The Escapist gave the PC version a score of four stars out of five, saying that it "combines gameplay elements to nail the feel of being a 7 foot armored tool of destruction. The game will simply leave you wanting more in both good and few bad ways." Digital Spy gave the PlayStation 3 version a similar score of four stars out of five, saying, "The game moves along nicely, eliminating potential problems with repetition; the graphics are great and the multiplayer is enormous fun, despite a few technical problems.
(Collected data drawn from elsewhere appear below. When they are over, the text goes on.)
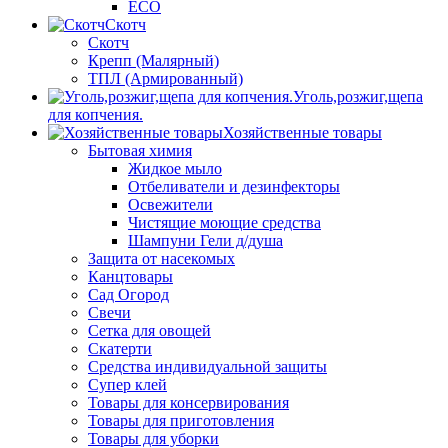
ECO
Скотч
Скотч
Крепп (Малярный)
ТПЛ (Армированный)
Уголь,розжиг,щепа
для копчения.
Хозяйственные товары
Бытовая химия
Жидкое мыло
Отбеливатели и дезинфекторы
Освежители
Чистящие моющие средства
Шампуни Гели д/душа
Защита от насекомых
Канцтовары
Сад Огород
Свечи
Сетка для овощей
Скатерти
Средства индивидуальной защиты
Супер клей
Товары для консервирования
Товары для приготовления
Товары для уборки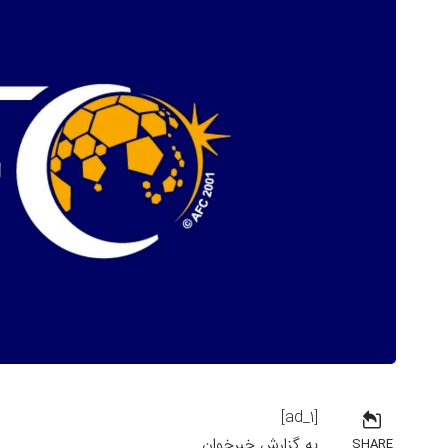
[ad_1]
به گزارش خبرخوان
SHARE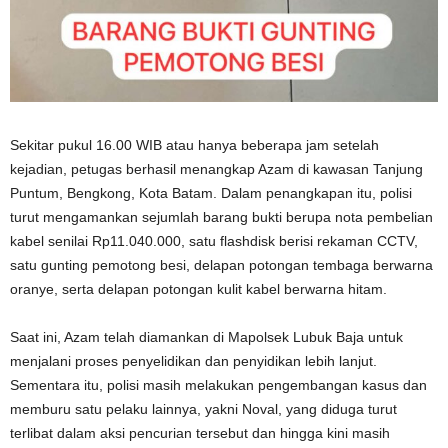
Sekitar pukul 16.00 WIB atau hanya beberapa jam setelah
kejadian, petugas berhasil menangkap Azam di kawasan Tanjung
Puntum, Bengkong, Kota Batam. Dalam penangkapan itu, polisi
turut mengamankan sejumlah barang bukti berupa nota pembelian
kabel senilai Rp11.040.000, satu flashdisk berisi rekaman CCTV,
satu gunting pemotong besi, delapan potongan tembaga berwarna
oranye, serta delapan potongan kulit kabel berwarna hitam.
Saat ini, Azam telah diamankan di Mapolsek Lubuk Baja untuk
menjalani proses penyelidikan dan penyidikan lebih lanjut.
Sementara itu, polisi masih melakukan pengembangan kasus dan
memburu satu pelaku lainnya, yakni Noval, yang diduga turut
terlibat dalam aksi pencurian tersebut dan hingga kini masih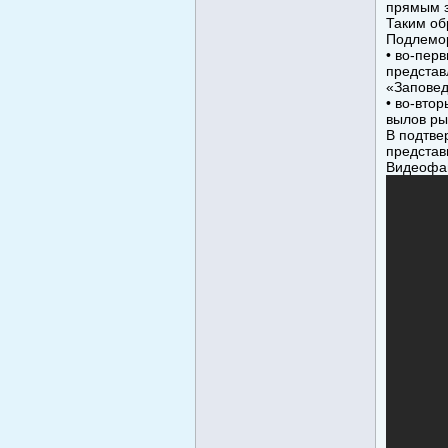
прямым з
Таким об
Подлемо
• во-пер
представ
«Заповед
• во-вто
вылов ры
В подтве
представ
Видеофа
OK, so Warhammer 40,000: Space Marine isn't the most original of games, or the most innovative, but it is finely polished and paced, and offers enough entertainment to overlook any shortcomings." The Digital Fix gave the Xbox 360 version a score of seven out of ten, saying that it "seems a bit of a rough diamond; certainly, expectations were high prior to release and if you dig into the meat of the multiplayer you will find a game worthy of your attention and time." However, 411Mania gave the same Xbox 360 version six out of ten, saying that it "ends up looking like a generic knock-off of the games it had a hand in creating creatively." Metro gave the PS3 version a similar score of six out of ten, saying, "The one note action might be pitch perfect, but the lack of variety or any real tactical depth soon drowns it out."

Aggregate score
| Aggregator | Score |  |  |
| PC | PS3 | Xbox 360 |
| Metacritic | 74/100 | 70/100 | 76/100 |

Review scores
| Publication | Score |  |  |
| PC | PS3 | Xbox 360 |
| Destructoid | N/A | N/A | 8/10 |
| Digital Trends | N/A | N/A | 8/10 |
| Eurogamer | N/A | 6/10 | N/A |
| Game Informer | N/A | 8/10 | 8/10 |
| GameRevolution | N/A | B− | B− |
| GameSpot | 7/10 | 7/10 | 7/10 |
| GameSpy | 3.5/5 | N/A | N/A |
| GameTrailers | N/A | N/A | 7.6/10 |
| Giant Bomb | 4/5 | N/A | 4/5 |
| IGN | 7.5/10 | 7.5/10 | 7.5/10 |
| Joystiq | N/A | N/A | 4/5 |
| Official Xbox Magazine (US) | N/A | N/A | 8/10 |
| PC Gamer (UK) | 82% | N/A | N/A |
| PlayStation: The Official Magazine | N/A | 8/10 | N/A |
| Digital Spy | N/A | 4/5 | N/A |
| The Escapist | 4/5 | N/A | N/A |

== Sequel ==
On December 9, 2021 Saber Interactive and Focus Entertainment announced Warhammer 40,000: Space Marine 2 with a cinematic trailer. It was confirmed that Captain Titus would be making his return and had become a Primaris Space Marine. The trailer featured Tyranids as enemies, replacing Orks from the original game. It was also announced that the voice role of Titus had been recast, and he would be voiced by Clive Standen.